Familial disease with a risk of sudden death: a longitudinal study of the psychological consequences of predictive testing for long QT syndrome

Abstract

Background: Since 1996, in the Netherlands, cardiac and molecular screening has been performed in families with the long QT syndrome, a potentially life-threatening but treatable cardiac arrhythmia syndrome. The psychological consequences of predictive cardiac and molecular screening in these families are relatively unknown.

Objective: A psychological study was initiated to investigate the extent and course of distress caused by this new form of predictive genetic testing.

Methods: We carried out a prospective study to assess the extent and course of disease-related anxiety and depression, caused by predictive genetic testing, in applicants and their partners from the time of first consultation until 18 months after the disclosure of the result of genetic testing.

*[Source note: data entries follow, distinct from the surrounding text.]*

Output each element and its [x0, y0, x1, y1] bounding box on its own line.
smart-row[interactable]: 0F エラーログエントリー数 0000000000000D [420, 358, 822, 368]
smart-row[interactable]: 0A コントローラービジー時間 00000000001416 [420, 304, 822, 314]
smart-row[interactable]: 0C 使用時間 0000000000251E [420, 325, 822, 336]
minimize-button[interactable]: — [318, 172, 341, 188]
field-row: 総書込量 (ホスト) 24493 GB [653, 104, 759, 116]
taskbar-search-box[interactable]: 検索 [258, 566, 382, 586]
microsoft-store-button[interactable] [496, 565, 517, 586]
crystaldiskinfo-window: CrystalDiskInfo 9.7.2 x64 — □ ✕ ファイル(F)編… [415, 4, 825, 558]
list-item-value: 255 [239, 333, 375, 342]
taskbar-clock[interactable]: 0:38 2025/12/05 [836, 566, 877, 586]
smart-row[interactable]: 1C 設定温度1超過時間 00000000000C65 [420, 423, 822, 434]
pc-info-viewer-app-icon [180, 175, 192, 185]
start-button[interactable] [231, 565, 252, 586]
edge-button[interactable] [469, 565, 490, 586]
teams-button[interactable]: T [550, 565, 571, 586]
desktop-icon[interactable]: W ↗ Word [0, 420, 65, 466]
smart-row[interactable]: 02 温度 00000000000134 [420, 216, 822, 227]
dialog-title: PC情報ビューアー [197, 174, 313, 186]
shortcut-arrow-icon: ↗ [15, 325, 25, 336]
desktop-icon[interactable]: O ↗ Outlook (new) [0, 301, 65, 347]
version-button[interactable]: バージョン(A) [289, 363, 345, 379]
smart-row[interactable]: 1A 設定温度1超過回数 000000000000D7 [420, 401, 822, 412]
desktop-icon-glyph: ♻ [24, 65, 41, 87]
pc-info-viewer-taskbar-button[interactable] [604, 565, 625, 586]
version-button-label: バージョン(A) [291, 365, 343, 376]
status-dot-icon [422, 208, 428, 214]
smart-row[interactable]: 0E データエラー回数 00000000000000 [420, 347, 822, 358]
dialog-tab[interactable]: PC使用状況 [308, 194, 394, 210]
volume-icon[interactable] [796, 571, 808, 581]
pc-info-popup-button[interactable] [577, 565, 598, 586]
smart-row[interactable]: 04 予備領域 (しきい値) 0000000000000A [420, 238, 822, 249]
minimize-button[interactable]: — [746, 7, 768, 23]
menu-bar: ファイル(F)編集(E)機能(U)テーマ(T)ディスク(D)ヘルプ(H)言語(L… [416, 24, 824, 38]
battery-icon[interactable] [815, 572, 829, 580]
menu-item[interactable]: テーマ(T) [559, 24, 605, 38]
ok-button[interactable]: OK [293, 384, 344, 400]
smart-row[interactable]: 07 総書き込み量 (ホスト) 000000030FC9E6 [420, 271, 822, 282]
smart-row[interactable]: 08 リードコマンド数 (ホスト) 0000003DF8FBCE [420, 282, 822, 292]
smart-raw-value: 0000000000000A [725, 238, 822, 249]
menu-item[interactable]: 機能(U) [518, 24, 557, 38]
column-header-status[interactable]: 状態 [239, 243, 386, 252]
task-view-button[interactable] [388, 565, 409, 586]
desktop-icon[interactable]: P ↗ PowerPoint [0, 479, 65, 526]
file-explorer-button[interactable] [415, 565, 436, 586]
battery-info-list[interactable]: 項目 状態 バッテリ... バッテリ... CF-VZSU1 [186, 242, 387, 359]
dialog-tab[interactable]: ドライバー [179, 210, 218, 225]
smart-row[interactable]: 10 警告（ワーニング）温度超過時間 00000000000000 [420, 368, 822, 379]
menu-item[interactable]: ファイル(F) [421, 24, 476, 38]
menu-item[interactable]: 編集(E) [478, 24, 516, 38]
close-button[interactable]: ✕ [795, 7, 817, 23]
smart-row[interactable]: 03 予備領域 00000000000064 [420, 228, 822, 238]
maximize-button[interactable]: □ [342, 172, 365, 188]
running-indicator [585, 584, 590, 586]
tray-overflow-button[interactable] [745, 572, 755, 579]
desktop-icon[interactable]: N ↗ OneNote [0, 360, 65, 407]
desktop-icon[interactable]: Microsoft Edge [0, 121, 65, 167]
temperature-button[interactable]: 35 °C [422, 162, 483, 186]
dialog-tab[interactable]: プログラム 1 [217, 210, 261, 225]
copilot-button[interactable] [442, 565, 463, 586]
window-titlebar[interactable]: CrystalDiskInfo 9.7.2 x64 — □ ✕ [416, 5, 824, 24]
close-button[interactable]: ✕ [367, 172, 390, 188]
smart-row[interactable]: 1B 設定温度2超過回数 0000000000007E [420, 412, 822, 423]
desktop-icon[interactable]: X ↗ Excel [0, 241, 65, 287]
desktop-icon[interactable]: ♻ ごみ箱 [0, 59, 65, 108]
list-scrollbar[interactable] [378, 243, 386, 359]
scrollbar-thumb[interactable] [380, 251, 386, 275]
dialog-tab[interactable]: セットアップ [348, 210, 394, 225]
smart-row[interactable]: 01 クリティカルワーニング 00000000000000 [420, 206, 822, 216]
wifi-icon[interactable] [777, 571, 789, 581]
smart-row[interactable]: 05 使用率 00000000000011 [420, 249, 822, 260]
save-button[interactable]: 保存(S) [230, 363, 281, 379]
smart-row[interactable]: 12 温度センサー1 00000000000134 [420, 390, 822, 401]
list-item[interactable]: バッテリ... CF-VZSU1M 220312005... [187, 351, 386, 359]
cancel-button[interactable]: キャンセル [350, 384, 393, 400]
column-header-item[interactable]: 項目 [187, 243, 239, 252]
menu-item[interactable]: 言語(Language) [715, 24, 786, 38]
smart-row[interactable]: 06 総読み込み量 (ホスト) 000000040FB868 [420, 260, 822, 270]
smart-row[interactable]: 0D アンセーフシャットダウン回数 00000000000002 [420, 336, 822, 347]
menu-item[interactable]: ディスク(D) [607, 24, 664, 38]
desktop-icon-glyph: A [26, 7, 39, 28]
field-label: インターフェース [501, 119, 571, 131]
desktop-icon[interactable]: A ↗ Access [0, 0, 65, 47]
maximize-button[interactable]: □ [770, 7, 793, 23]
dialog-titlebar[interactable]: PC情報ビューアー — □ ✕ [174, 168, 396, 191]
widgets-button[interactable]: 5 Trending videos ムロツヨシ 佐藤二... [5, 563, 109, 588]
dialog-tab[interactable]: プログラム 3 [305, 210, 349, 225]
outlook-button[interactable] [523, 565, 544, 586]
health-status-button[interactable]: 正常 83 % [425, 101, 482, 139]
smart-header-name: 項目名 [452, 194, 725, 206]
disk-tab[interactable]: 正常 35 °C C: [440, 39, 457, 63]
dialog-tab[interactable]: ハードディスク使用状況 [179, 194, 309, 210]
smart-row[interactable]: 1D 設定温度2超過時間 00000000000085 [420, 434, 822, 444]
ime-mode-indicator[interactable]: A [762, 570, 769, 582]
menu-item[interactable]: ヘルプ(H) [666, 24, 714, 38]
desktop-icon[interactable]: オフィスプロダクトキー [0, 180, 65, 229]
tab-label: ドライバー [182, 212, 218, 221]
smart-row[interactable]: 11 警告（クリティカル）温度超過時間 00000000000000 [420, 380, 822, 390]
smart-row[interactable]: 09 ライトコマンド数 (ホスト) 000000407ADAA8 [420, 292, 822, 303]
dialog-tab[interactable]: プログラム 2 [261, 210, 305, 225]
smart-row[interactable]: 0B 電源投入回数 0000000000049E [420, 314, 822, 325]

Results: Seventy-seven applicants and 57 partners were investigated for measures of distress in 3 assessments. Those individuals who received an uncertain electrocardiogram result seemed especially vulnerable for distress, at least in the short term. The distress levels in the whole group of applicants were largely restored within 18 months. However, the disease-related anxiety scores in carriers remained relatively increased at long term. As compared with partners of noncarriers, partners of mutation carriers had higher levels of disease-related anxiety at all 3 assessments.

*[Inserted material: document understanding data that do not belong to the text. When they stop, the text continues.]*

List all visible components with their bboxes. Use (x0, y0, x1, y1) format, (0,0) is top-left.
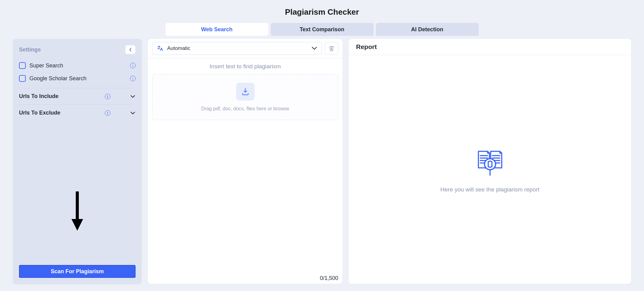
info-icon[interactable]: i (130, 63, 136, 68)
urls-exclude-label: Urls To Exclude (19, 110, 60, 116)
chevron-down-icon (130, 94, 136, 99)
tabs: Web Search Text Comparison AI Detection (0, 21, 644, 39)
urls-include-accordion[interactable]: Urls To Include i (19, 88, 136, 104)
info-icon[interactable]: i (105, 94, 110, 99)
scan-for-plagiarism-button[interactable]: Scan For Plagiarism (19, 265, 136, 278)
report-title: Report (349, 39, 631, 55)
tab-web-search[interactable]: Web Search (166, 23, 268, 36)
report-placeholder-icon (475, 146, 505, 177)
page-header: Plagiarism Checker (0, 0, 644, 21)
tab-text-comparison[interactable]: Text Comparison (271, 23, 374, 36)
sidebar-header: Settings (19, 45, 136, 54)
char-counter: 0/1,500 (320, 275, 338, 282)
upload-icon (236, 83, 255, 100)
chevron-down-icon (312, 47, 317, 50)
urls-include-label: Urls To Include (19, 93, 59, 100)
super-search-checkbox[interactable] (19, 62, 26, 69)
chevron-left-icon (129, 47, 132, 52)
translate-icon (157, 45, 163, 52)
google-scholar-row: Google Scholar Search i (19, 72, 136, 85)
settings-sidebar: Settings Super Search i Google Scholar S… (13, 39, 142, 284)
super-search-row: Super Search i (19, 59, 136, 72)
editor-panel: Automatic Insert text to find plagiarism… (148, 39, 343, 284)
report-empty-state: Here you will see the plagiarism report (349, 55, 631, 284)
tab-ai-detection[interactable]: AI Detection (376, 23, 479, 36)
urls-exclude-accordion[interactable]: Urls To Exclude i (19, 104, 136, 121)
super-search-label: Super Search (29, 62, 63, 69)
arrow-annotation-icon (70, 191, 84, 231)
urls-include-left: Urls To Include (19, 93, 59, 100)
report-empty-text: Here you will see the plagiarism report (440, 186, 539, 193)
clear-text-button[interactable] (325, 42, 338, 55)
trash-icon (329, 45, 334, 51)
google-scholar-checkbox[interactable] (19, 75, 26, 82)
chevron-down-icon (130, 110, 136, 116)
report-panel: Report (349, 39, 631, 284)
info-icon[interactable]: i (130, 76, 136, 81)
urls-exclude-left: Urls To Exclude (19, 110, 60, 116)
page-title: Plagiarism Checker (0, 7, 644, 17)
editor-instruction: Insert text to find plagiarism (148, 58, 343, 74)
dropzone-text: Drag pdf, doc, docx, files here or brows… (201, 106, 289, 111)
editor-toolbar: Automatic (148, 39, 343, 58)
collapse-sidebar-button[interactable] (125, 45, 136, 54)
settings-title: Settings (19, 47, 41, 53)
language-label: Automatic (167, 45, 190, 51)
sidebar-spacer (19, 121, 136, 265)
file-dropzone[interactable]: Drag pdf, doc, docx, files here or brows… (152, 74, 338, 120)
main-layout: Settings Super Search i Google Scholar S… (0, 39, 644, 290)
language-select[interactable]: Automatic (152, 42, 322, 55)
info-icon[interactable]: i (105, 110, 110, 116)
google-scholar-label: Google Scholar Search (29, 75, 86, 82)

Conclusion: Predictive testing for long QT syndrome consisting of cardiologic testing followed by molecular testing leads to distress, especially in carriers with an uncertain electrocardiogram and their partners at first visit. These distress levels return to normal at long term. However, for carriers with an uncertain electrocardiogram, the incidence of clinically relevant distress was high, most probably also caused by the consequences of having the disease.